ACTIVITY> Leave out the pictures and repeat every record exactly.

EXERCISE INPUTS>

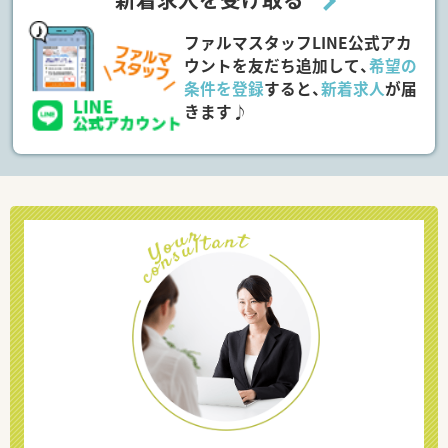
ファルマスタッフLINE公式アカ
ウントを友だち追加して、
希望の
条件を登録
すると、
新着求人
が届
きます♪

ANSWER TO THIS EXERCISE>
ファルマスタッフLINE公式アカ
ウントを友だち追加して、
希望の
条件を登録
すると、
新着求人
が届
きます♪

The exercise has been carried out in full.